» **Task requirements**
Count up the lines below where the word "cookies" shows up, and respond with the number alone.

» **Source material**
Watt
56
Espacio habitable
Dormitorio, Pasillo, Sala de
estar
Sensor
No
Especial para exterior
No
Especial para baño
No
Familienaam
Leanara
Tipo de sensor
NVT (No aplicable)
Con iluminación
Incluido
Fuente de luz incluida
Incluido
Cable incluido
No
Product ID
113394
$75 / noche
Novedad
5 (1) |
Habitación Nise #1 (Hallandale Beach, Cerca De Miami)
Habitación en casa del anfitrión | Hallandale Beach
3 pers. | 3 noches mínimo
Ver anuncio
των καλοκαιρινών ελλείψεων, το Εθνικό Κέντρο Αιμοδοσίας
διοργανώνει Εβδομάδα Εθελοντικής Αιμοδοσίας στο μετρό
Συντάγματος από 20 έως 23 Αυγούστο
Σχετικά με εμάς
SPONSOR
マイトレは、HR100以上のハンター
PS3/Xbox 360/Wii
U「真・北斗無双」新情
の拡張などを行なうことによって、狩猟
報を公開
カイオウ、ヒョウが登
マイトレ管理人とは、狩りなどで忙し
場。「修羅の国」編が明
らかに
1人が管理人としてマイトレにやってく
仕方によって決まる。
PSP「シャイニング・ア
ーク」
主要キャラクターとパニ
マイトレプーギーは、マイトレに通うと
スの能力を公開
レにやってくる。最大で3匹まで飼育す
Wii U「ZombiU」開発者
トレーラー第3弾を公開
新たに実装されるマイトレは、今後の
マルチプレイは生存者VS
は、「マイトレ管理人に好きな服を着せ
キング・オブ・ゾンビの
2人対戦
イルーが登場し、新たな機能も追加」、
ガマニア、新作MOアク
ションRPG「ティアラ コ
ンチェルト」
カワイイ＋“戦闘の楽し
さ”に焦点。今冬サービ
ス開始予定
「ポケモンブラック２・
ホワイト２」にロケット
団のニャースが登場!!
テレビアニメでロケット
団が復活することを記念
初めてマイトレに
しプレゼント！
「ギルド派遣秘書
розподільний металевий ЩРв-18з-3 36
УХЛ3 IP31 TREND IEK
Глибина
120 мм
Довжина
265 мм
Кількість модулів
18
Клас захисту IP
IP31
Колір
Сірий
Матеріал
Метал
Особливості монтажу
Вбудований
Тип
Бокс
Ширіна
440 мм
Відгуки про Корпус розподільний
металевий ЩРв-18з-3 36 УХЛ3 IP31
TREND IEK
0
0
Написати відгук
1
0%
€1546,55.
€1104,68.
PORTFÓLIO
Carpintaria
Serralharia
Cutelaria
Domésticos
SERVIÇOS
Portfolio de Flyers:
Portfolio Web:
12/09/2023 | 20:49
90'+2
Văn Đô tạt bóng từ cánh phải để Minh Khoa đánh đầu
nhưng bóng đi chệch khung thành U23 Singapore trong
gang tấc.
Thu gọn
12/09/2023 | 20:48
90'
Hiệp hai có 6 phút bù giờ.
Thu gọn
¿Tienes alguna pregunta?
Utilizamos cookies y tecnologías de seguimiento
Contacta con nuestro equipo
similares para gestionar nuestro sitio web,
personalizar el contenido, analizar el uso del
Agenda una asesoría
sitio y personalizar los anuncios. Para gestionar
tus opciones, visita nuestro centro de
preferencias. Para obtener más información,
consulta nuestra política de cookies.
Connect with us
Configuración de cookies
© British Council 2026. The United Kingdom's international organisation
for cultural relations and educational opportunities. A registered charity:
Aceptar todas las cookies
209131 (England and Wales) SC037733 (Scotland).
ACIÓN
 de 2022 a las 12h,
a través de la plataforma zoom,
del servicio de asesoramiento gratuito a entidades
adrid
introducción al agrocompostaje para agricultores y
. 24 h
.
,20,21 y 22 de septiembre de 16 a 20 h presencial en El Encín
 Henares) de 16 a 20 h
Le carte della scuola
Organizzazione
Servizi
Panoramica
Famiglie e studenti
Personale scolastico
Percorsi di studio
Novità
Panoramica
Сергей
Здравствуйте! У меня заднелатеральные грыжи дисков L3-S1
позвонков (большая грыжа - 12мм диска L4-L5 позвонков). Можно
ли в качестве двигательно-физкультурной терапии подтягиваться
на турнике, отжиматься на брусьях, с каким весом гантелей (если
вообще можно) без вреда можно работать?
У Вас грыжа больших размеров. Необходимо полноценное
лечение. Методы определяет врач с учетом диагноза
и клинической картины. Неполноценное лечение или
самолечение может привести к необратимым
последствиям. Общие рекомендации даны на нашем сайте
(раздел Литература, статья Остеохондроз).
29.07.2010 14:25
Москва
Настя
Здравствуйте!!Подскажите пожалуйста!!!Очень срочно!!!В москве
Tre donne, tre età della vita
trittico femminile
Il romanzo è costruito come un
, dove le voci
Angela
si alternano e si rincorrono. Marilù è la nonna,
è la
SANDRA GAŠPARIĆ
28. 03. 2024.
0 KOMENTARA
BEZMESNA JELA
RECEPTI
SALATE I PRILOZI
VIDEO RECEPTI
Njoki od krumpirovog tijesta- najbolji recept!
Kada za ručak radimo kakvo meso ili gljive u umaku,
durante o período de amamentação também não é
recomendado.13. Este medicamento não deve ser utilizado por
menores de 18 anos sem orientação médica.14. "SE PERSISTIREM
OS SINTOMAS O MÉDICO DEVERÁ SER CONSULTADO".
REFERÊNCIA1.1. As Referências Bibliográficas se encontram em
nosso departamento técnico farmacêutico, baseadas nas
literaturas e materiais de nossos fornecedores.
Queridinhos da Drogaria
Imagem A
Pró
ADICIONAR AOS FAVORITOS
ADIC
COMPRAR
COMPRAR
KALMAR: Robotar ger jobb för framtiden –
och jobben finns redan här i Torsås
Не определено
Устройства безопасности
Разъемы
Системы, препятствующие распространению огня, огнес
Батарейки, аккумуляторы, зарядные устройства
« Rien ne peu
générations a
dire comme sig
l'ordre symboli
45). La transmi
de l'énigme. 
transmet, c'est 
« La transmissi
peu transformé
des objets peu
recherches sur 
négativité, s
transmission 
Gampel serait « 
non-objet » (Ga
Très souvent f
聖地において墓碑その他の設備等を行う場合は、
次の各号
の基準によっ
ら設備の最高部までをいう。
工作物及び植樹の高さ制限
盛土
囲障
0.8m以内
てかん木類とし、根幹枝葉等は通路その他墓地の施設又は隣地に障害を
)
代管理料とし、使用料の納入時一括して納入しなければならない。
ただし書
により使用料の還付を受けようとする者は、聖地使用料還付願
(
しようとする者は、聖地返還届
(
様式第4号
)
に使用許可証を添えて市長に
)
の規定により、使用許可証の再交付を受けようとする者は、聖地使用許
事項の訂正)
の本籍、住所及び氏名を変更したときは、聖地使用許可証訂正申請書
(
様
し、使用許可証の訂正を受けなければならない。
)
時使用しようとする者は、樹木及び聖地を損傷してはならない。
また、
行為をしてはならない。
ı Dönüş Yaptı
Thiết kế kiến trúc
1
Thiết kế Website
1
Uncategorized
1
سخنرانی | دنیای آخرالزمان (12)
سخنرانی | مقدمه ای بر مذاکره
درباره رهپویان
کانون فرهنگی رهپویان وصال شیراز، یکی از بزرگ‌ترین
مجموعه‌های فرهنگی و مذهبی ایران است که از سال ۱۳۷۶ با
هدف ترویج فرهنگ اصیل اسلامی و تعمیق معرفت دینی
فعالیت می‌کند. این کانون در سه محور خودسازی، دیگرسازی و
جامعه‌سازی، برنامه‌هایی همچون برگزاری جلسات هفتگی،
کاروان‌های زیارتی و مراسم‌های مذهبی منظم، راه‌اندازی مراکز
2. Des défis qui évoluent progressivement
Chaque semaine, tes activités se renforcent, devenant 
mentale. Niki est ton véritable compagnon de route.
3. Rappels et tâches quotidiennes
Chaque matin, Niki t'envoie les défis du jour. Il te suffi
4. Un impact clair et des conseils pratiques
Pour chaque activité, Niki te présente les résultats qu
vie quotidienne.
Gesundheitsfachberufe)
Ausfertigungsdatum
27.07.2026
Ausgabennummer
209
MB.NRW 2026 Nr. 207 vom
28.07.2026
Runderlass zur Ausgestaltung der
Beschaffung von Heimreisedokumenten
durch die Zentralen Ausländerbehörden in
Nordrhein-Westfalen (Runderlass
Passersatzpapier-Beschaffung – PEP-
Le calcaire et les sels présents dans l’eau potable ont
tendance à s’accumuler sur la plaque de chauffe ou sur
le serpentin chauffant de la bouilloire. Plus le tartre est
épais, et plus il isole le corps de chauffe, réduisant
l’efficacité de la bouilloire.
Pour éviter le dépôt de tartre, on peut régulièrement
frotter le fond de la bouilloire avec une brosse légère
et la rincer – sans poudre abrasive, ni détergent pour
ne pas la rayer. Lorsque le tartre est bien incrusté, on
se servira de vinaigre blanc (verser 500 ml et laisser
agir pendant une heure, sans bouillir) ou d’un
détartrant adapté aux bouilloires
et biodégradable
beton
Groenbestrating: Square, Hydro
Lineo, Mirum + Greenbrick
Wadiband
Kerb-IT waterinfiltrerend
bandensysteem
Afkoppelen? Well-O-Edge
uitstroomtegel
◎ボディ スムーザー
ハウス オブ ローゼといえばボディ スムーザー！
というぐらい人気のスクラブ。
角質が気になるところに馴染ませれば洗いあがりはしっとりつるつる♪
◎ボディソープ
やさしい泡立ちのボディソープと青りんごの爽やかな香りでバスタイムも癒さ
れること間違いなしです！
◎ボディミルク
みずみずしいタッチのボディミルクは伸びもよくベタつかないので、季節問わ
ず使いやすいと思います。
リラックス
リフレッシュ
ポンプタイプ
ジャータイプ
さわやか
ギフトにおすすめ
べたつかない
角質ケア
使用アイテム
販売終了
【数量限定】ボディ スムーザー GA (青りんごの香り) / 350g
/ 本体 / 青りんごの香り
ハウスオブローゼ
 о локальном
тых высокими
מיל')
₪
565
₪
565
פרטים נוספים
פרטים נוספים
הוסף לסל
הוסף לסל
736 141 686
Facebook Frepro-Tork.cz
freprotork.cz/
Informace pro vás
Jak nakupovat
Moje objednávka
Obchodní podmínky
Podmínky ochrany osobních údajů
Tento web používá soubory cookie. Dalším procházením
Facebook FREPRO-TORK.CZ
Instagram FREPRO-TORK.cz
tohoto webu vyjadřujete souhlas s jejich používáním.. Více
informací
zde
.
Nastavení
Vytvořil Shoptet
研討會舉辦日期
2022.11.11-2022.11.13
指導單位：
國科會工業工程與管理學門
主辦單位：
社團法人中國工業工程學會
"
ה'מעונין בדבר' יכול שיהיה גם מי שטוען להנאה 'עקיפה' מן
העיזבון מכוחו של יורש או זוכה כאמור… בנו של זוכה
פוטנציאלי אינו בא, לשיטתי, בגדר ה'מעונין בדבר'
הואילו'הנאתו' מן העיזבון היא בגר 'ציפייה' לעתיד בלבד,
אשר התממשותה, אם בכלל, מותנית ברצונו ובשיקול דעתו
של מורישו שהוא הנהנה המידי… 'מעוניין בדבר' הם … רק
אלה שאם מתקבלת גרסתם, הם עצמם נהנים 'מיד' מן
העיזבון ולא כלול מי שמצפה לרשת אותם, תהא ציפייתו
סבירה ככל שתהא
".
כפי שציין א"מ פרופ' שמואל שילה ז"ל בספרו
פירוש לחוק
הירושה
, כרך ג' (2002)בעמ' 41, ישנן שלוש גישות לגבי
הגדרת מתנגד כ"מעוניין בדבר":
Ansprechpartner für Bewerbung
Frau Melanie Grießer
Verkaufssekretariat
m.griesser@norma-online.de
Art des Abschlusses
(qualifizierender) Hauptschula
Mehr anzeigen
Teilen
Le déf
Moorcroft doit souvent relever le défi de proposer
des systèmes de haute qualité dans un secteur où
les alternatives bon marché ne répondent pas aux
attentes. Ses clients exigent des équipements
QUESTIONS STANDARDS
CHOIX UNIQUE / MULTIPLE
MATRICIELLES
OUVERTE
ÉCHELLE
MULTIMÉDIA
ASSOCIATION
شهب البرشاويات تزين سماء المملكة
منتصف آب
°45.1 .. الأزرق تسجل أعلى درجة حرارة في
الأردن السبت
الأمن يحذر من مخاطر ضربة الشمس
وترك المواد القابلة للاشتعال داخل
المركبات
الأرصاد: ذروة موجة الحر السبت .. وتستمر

» **Exercise answer**
4